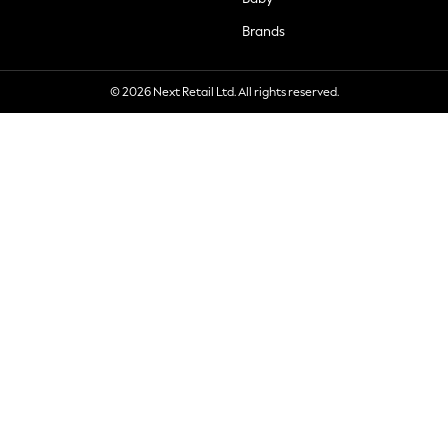
Brands
© 2026 Next Retail Ltd. All rights reserved.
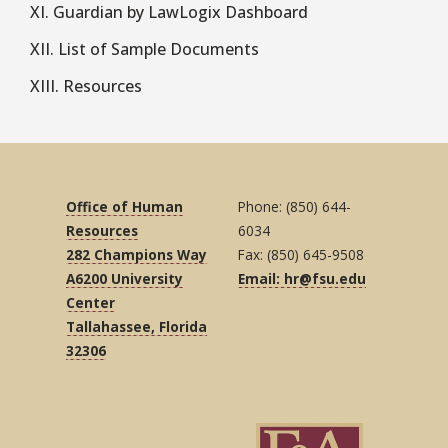
XI. Guardian by LawLogix Dashboard
XII. List of Sample Documents
XIII. Resources
Office of Human
Phone: (850) 644-
Resources
6034
282 Champions Way
Fax: (850) 645-9508
A6200 University
Email: hr@fsu.edu
Center
Tallahassee, Florida
32306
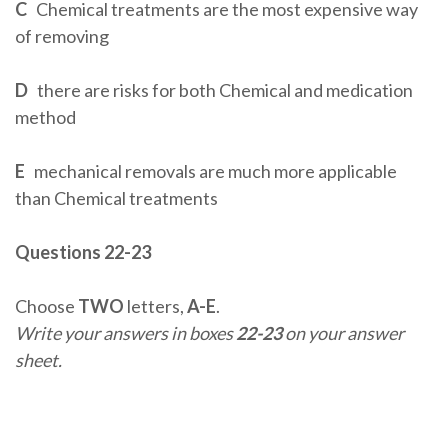
C
Chemical treatments are the most expensive way
of removing
D
there are risks for both Chemical and medication
method
E
mechanical removals are much more applicable
than Chemical treatments
Questions 22-23
Choose
TWO
letters,
A-E
.
Write your answers in boxes
22-23
on your answer
sheet.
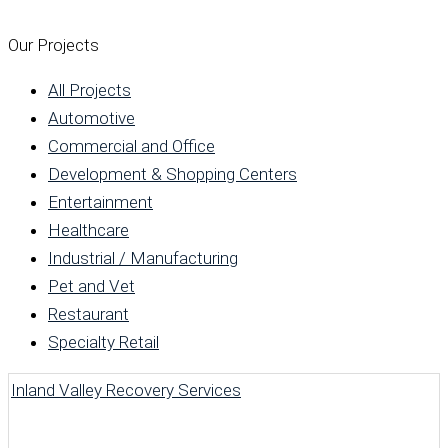
Our Projects
All Projects
Automotive
Commercial and Office
Development & Shopping Centers
Entertainment
Healthcare
Industrial / Manufacturing
Pet and Vet
Restaurant
Specialty Retail
Inland Valley Recovery Services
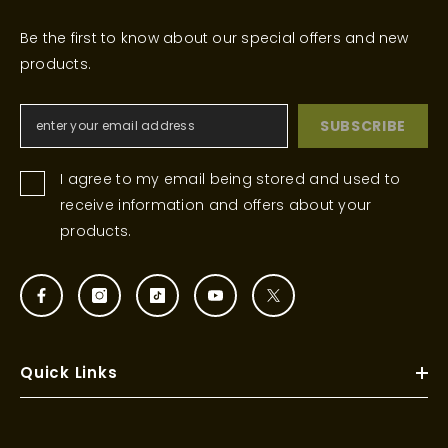
Be the first to know about our special offers and new
products.
SUBSCRIBE
I agree to my email being stored and used to
receive information and offers about your
products.
Quick Links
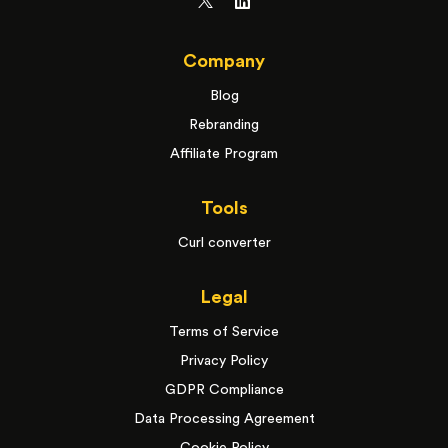
Company
Blog
Rebranding
Affiliate Program
Tools
Curl converter
Legal
Terms of Service
Privacy Policy
GDPR Compliance
Data Processing Agreement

• **PROBLEM DESCRIPTION**: Return every record exactly, without the pictures.

• **RESULT OF THIS TASK**:
Brands
© 2026 Next Retail Ltd. All rights reserved.
XI. Guardian by LawLogix Dashboard
XII. List of Sample Documents
XIII. Resources
Office of Human
Phone: (850) 644-
Resources
6034
282 Champions Way
Fax: (850) 645-9508
A6200 University
Email: hr@fsu.edu
Center
Tallahassee, Florida
32306
C
Chemical treatments are the most expensive way
of removing
D
there are risks for both Chemical and medication
method
E
mechanical removals are much more applicable
than Chemical treatments
Questions 22-23
Choose
TWO
letters,
A-E
.
Write your answers in boxes
22-23
on your answer
sheet.
Our Projects
All Projects
Automotive
Commercial and Office
Development & Shopping Centers
Entertainment
Healthcare
Industrial / Manufacturing
Pet and Vet
Restaurant
Specialty Retail
Inland Valley Recovery Services
Be the first to know about our special offers and new
products.
SUBSCRIBE
I agree to my email being stored and used to
receive information and offers about your
products.
Quick Links
Company
Blog
Rebranding
Affiliate Program
Tools
Curl converter
Legal
Terms of Service
Privacy Policy
GDPR Compliance
Data Processing Agreement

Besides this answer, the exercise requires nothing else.